The truth about camera backpacks is they’re universally shit. There is not one on the market that is properly designed for hiking. At one time there was the Clik Elite Large Hiker, but Clik Elite went out of business several years ago. The camera compartment on that bag was quite small.
We all have preferences for the type of bag we like to use to carry our kit. For me, a pack is most useful.
I have been hiking and camping since I was 12 years old. I’m 57 as I write this. I’ve used a lot of hiking packs and I’ve been through a lot of camera packs in my 2+ decades as a photographer. For years I have challenged camera pack makers; publicly and privately, to let me tell them why their packs suck. None have had the confidence in their products to do so. That’s being polite.
There are some that are better than others. Still, there is not one that is actually good for hiking. In fact, my current pack, the LowePro Powder 500 AW nearly got me killed on a hike in January 2020. ‘A pack nearly got you killed’, you’re thinking? ‘Surely you jest.’ I jest not. And don’t call me Shirley.

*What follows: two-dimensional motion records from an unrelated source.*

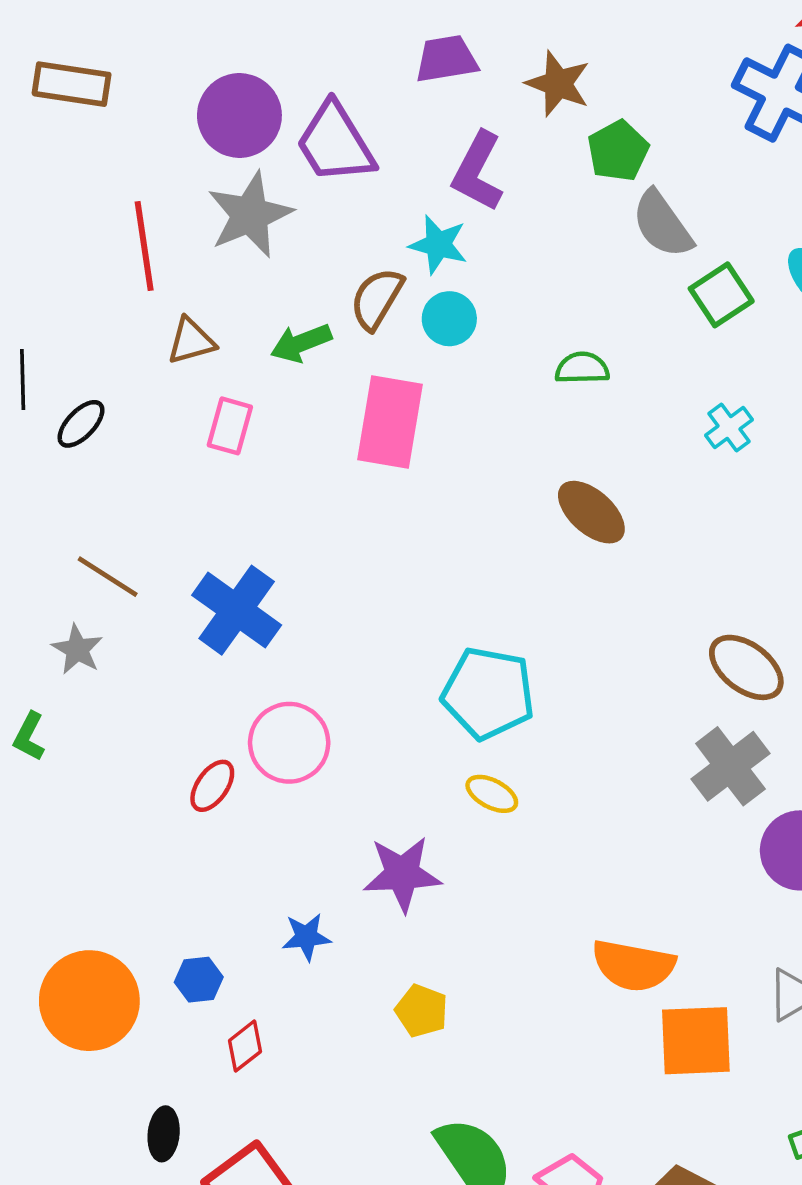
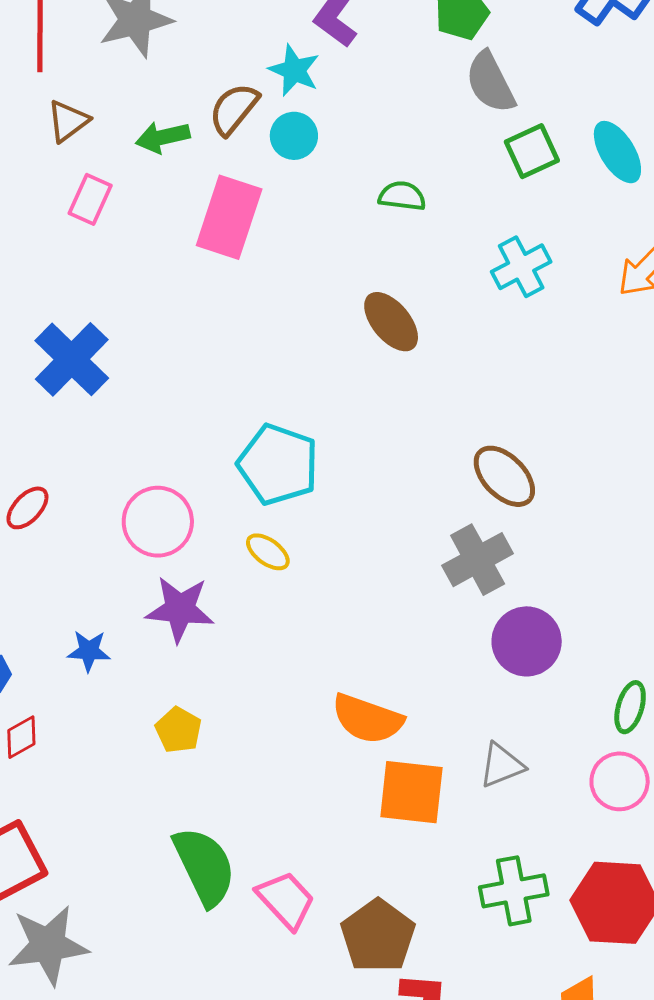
brown triangle: (191, 341) -> (68, 121), turned -30
cyan cross: (729, 427) -> (521, 267), size x1.4
pink circle: (289, 743) -> (158, 522), moved

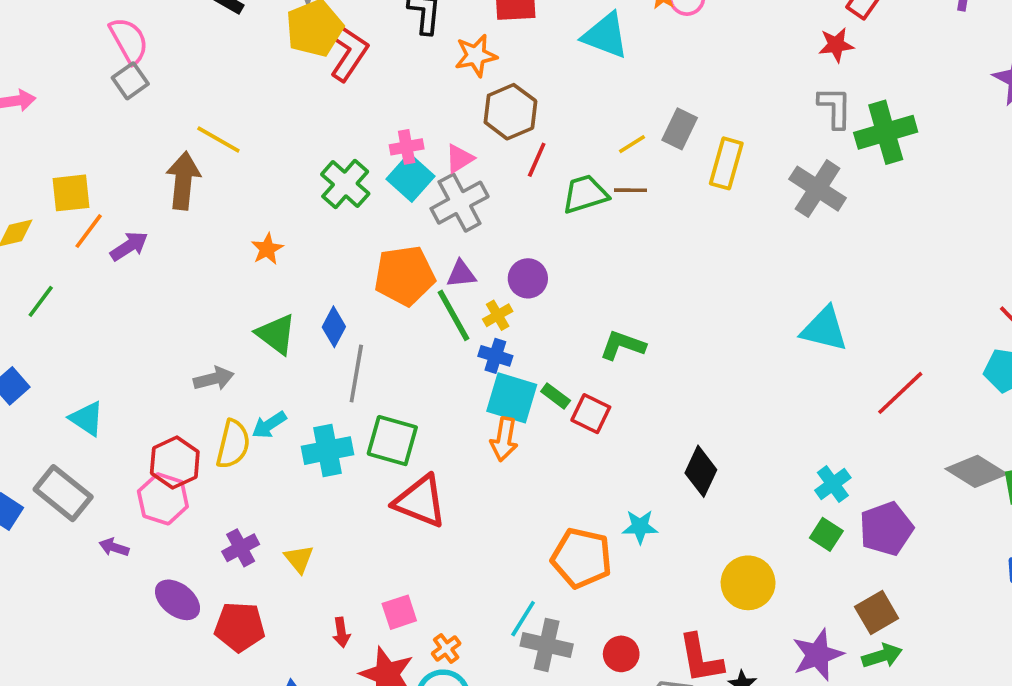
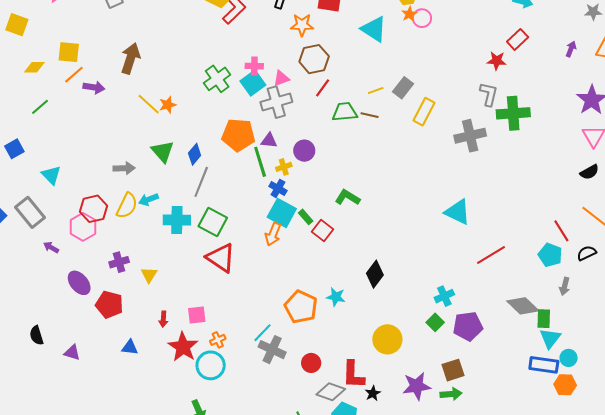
yellow line: (218, 139) -> (149, 104), moved
gray cross: (818, 189) -> (470, 136), turned 32
purple arrow: (129, 246) -> (94, 87), turned 30

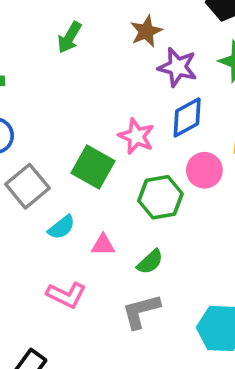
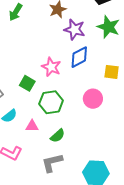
green square: (93, 167) -> (27, 83), size x0.7
pink circle: (204, 170) -> (93, 99), moved
green hexagon: (160, 197) -> (51, 102), moved

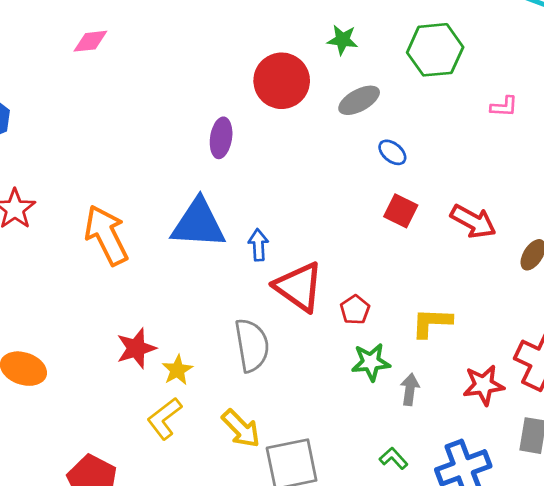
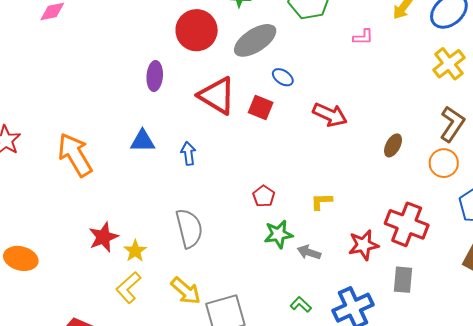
gray ellipse: (359, 100) -> (255, 40), size x1.4
red square: (401, 211) -> (261, 107), moved
red arrow: (473, 221) -> (330, 115), moved
blue triangle: (198, 224) -> (143, 141), size x0.6
red triangle: (299, 287) -> (217, 96), moved
yellow L-shape: (432, 323) -> (321, 201), size x0.7
gray arrow: (410, 389) -> (309, 252), turned -75

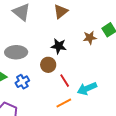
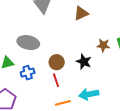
black star: (59, 46) -> (84, 62), moved
red line: (65, 81) -> (56, 80), moved

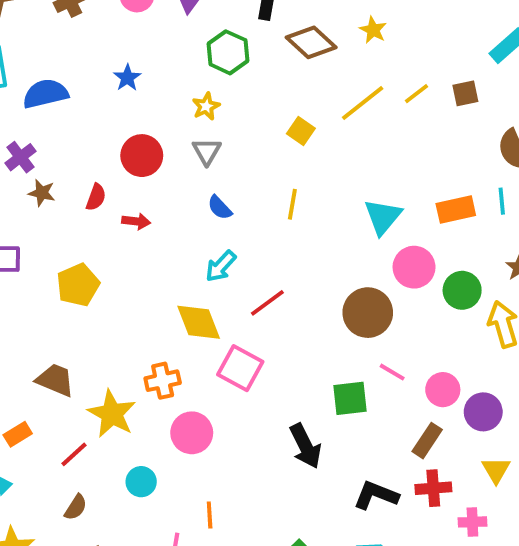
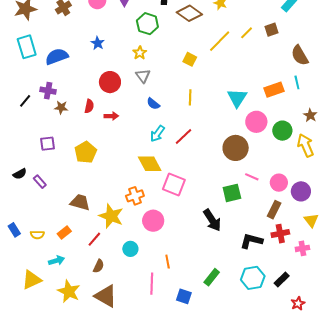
purple cross: (20, 157) -> (48, 91), turned -35
red line: (267, 303) -> (183, 136), moved

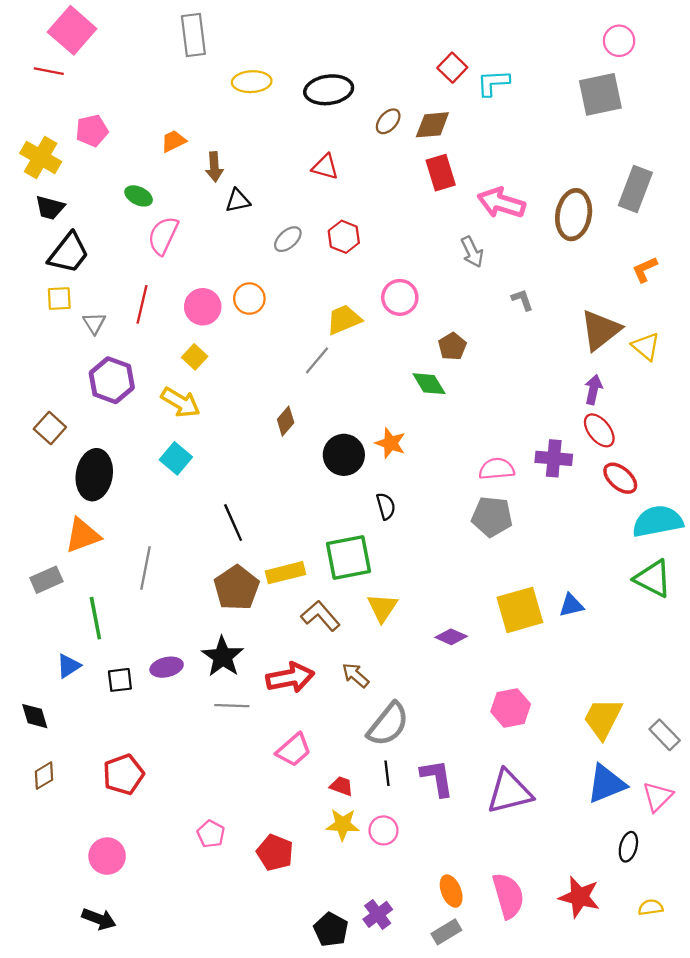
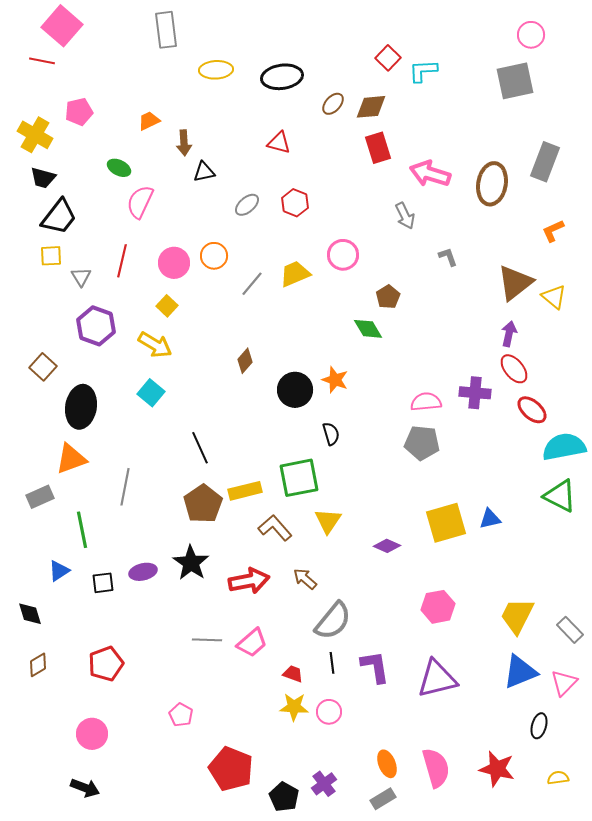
gray line: (317, 360) -> (252, 284), moved
gray line: (232, 706) -> (207, 640), moved
red pentagon: (275, 853) -> (231, 769), moved, size x1.4

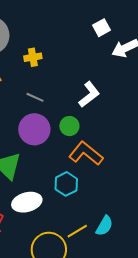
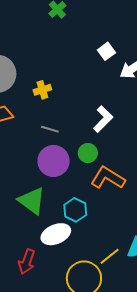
cyan hexagon: (66, 184) -> (75, 210), moved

I was hiking along a rim trail at the top of a gorge. The trail went right along the ledge with no fence, or other barricade. My foot slipped on the snow and sent me off balance a bit. The fabric of the cinch straps on the shoulder harness is very smooth and doesn’t hold properly in the buckle. The sudden weight shift caused the strap to loosen significantly throwing the pack off-centre and putting me further off balance. What saved me? My dog pulling on his leash acted as a counter-weight and allowed me to regain my own balance. Without him, I would have gone over a 200 foot sheer cliff; because of a poorly designed & poorly manufactured backpack. Try doing that with a cat, cat people. Ha!
Let me walk through some of the issues. After that, I’ll show you a solution that may work for you.
The Straight Dope on Backpacks
Let’s take each one of these in turn.
Available in Different Sizes
Just like we have clothes in different sizes for different sized people, one size of backpack won’t fit all body types properly. Packs are sized differently to fit different torso lengths. This is important for comfort, helping prevent fatigue and preventing injury.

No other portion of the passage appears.